Stefano Borgonovo oggi avrebbe 59 anni e magari sarebbe ancora sui campi da calcio ad allenare le formazioni giovanili e a trasmettere ai più giovani il suo viscerale amore per il pallone. Amore che gli ha permesso di vestire le maglie di Como, Sambenedettese, Fiorentina, Milan, Pescara, Udinese e Brescia e di giocare per la nazionale italiana. Sono trascorsi 10 anni dal 27 giugno 2013, giorno in cui la sclerosi laterale amiotrofica spense definitivamente il suo sorriso. Borgonovo, nato a Giussano il 17 marzo del 1964, è morto all’età di 49 anni per colpa di quella “stronza”, come era solito chiamarla, dopo anni di sofferenza e di battaglie, in cui si spese in prima persona per raccogliere fondi per la ricerca scientifica contro la Sla, dando vita a un movimento di sensibilizzazione unico e primo nel suo genere, anche tramite la Fondazione Stefano Borgonovo Onlus, da lui stesso voluta nel 2008.

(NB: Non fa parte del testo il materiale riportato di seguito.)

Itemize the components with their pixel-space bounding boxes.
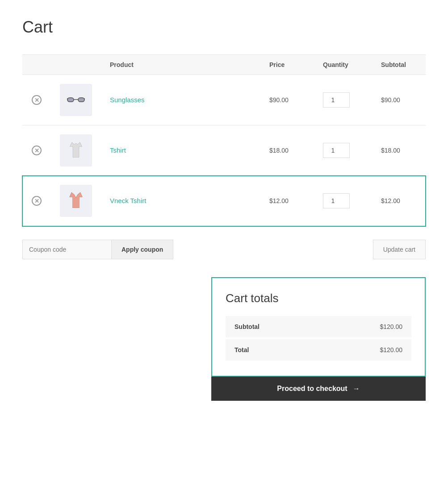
coupon-row: Apply coupon Update cart xyxy=(22,240,426,259)
col-header-product: Product xyxy=(101,55,260,75)
product-link-sunglasses[interactable]: Sunglasses xyxy=(110,96,145,104)
col-header-thumb xyxy=(51,55,101,75)
thumb-cell-sunglasses xyxy=(51,75,101,125)
cart-totals-box: Cart totals Subtotal $120.00 Total $120.… xyxy=(211,277,426,377)
table-row-vneck-tshirt: ✕ Vneck Tshirt $12.00 $12.00 xyxy=(22,176,426,226)
col-header-price: Price xyxy=(260,55,314,75)
quantity-input-sunglasses[interactable] xyxy=(323,92,350,108)
table-row-sunglasses: ✕ Sunglasses $90.00 $90.00 xyxy=(22,75,426,125)
apply-coupon-button[interactable]: Apply coupon xyxy=(112,240,173,259)
remove-button-vneck-tshirt[interactable]: ✕ xyxy=(31,195,42,206)
update-cart-button[interactable]: Update cart xyxy=(373,240,426,259)
col-header-subtotal: Subtotal xyxy=(372,55,426,75)
product-thumb-tshirt xyxy=(60,134,92,166)
subtotal-row: Subtotal $120.00 xyxy=(226,316,411,337)
page-title: Cart xyxy=(22,18,426,37)
subtotal-value: $120.00 xyxy=(380,323,402,330)
product-thumb-sunglasses xyxy=(60,84,92,116)
totals-table: Subtotal $120.00 Total $120.00 xyxy=(226,316,411,361)
col-header-remove xyxy=(22,55,51,75)
svg-rect-6 xyxy=(78,98,84,102)
checkout-label: Proceed to checkout xyxy=(277,385,347,393)
product-name-cell-tshirt: Tshirt xyxy=(101,125,260,176)
quantity-input-tshirt[interactable] xyxy=(323,143,350,158)
remove-icon-sunglasses: ✕ xyxy=(32,95,42,105)
thumb-cell-vneck-tshirt xyxy=(51,176,101,226)
remove-cell-vneck-tshirt: ✕ xyxy=(22,176,51,226)
product-link-vneck-tshirt[interactable]: Vneck Tshirt xyxy=(110,197,146,204)
remove-icon-tshirt: ✕ xyxy=(32,145,42,155)
quantity-input-vneck-tshirt[interactable] xyxy=(323,193,350,208)
svg-line-4 xyxy=(84,98,85,100)
total-value: $120.00 xyxy=(380,346,402,353)
remove-button-sunglasses[interactable]: ✕ xyxy=(31,95,42,105)
table-row-tshirt: ✕ Tshirt $18.00 $18.00 xyxy=(22,125,426,176)
checkout-button[interactable]: Proceed to checkout → xyxy=(211,377,426,401)
subtotal-cell-vneck-tshirt: $12.00 xyxy=(372,176,426,226)
remove-icon-vneck-tshirt: ✕ xyxy=(32,196,42,206)
subtotal-label: Subtotal xyxy=(234,323,260,330)
svg-marker-8 xyxy=(70,142,82,157)
cart-totals-wrapper: Cart totals Subtotal $120.00 Total $120.… xyxy=(22,277,426,377)
quantity-cell-vneck-tshirt xyxy=(314,176,372,226)
price-cell-vneck-tshirt: $12.00 xyxy=(260,176,314,226)
svg-rect-5 xyxy=(67,98,74,102)
total-row: Total $120.00 xyxy=(226,339,411,361)
price-cell-tshirt: $18.00 xyxy=(260,125,314,176)
cart-table: Product Price Quantity Subtotal ✕ xyxy=(22,54,426,226)
price-cell-sunglasses: $90.00 xyxy=(260,75,314,125)
checkout-arrow-icon: → xyxy=(353,385,360,393)
cart-totals-title: Cart totals xyxy=(226,291,411,305)
remove-button-tshirt[interactable]: ✕ xyxy=(31,145,42,156)
checkout-bar: Proceed to checkout → xyxy=(22,377,426,401)
quantity-cell-tshirt xyxy=(314,125,372,176)
svg-marker-10 xyxy=(70,193,82,208)
total-label: Total xyxy=(234,346,249,353)
svg-line-3 xyxy=(67,98,67,100)
coupon-left: Apply coupon xyxy=(22,240,173,259)
col-header-quantity: Quantity xyxy=(314,55,372,75)
subtotal-cell-tshirt: $18.00 xyxy=(372,125,426,176)
remove-cell-sunglasses: ✕ xyxy=(22,75,51,125)
coupon-input[interactable] xyxy=(22,240,112,259)
product-link-tshirt[interactable]: Tshirt xyxy=(110,146,126,154)
subtotal-cell-sunglasses: $90.00 xyxy=(372,75,426,125)
thumb-cell-tshirt xyxy=(51,125,101,176)
product-thumb-vneck-tshirt xyxy=(60,185,92,217)
product-name-cell-sunglasses: Sunglasses xyxy=(101,75,260,125)
quantity-cell-sunglasses xyxy=(314,75,372,125)
remove-cell-tshirt: ✕ xyxy=(22,125,51,176)
product-name-cell-vneck-tshirt: Vneck Tshirt xyxy=(101,176,260,226)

Borgonovo: i riflettori accesi sulla sclerosi laterale amiotrofica

«Sono passati 10 anni. Il tempo è volato, ma il vuoto che ha lasciato continua a rimanere immenso. Così come continua a rimanere accesa la speranza di riuscire finalmente a trovare una cura contro la Sla, una malattia subdola e aggressiva, su cui Stefano ha acceso i riflettori come mai nessuno aveva fatto prima. Riflettori che, però, il mondo del calcio continua a tenere spenti, nonostante siano diversi i calciatori deceduti per questa malattia». A un decennio dalla sua scomparsa, Chantal Guigard, moglie di Stefano Borgonovo, è al lavoro per far ripartire a pieno regime l’attività della Fondazione Stefano Borgonovo Onlus, rallentata negli ultimi anni a causa della pandemia di Covid-19.

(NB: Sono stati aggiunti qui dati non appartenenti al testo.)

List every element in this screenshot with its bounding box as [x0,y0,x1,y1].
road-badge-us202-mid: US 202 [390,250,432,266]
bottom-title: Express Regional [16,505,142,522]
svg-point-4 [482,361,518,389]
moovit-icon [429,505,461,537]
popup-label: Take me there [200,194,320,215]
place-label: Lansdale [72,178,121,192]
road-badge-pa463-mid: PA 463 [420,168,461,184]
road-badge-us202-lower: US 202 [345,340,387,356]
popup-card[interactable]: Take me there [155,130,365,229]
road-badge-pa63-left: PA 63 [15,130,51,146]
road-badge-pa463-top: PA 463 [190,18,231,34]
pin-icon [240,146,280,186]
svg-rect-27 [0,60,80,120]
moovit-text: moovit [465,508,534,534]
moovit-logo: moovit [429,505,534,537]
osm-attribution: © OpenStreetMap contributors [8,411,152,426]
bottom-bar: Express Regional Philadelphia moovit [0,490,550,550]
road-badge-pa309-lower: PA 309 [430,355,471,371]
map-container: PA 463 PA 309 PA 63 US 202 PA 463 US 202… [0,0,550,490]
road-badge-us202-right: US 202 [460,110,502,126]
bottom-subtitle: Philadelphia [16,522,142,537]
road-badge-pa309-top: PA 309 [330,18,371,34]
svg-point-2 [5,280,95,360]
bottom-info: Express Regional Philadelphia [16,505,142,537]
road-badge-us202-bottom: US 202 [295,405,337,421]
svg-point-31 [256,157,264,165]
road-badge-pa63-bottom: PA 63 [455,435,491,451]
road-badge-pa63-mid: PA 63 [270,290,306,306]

Borgonovo: il decennale “dimenticato” dal suo mondo

«Ripartiremo con le iniziative per raccogliere fondi per la ricerca. Nessuno si merita di dover combattere contro una malattia come la Sla. Stefano, per primo, non se lo meritava. Mi dispiace anche che a 10 anni dalla sua scomparsa, nessuna istituzione calcistica abbia pensato di organizzare un momento in suo ricordo». «È un’occasione persa -ha aggiunto- sia per ricordare la sua grande carriera come calciatore, sia per parlare di Sla. Ma anche per far conoscere alle nuove generazioni la figura di Stefano. Sarebbe stato giusto anche per lui che il suo mondo, quello del calcio, lo ricordasse. Sarebbe bastato poco, anche solo un torneo di calcio in sua memoria o una serata di sensibilizzazione, ma nessuno ha organizzato nulla. Credo che Stefano sia stato un bell’esempio e varrebbe la pena ricordarlo. Io, ora come ora, non me la sono sentita e non me la sento di organizzare un evento pubblico. Lo ricorderò in famiglia, con i suoi figli che in questi 10 anni sono diventati adulti. Stefano sicuramente sarebbe fiero di loro e di come sono cresciuti», ha concluso.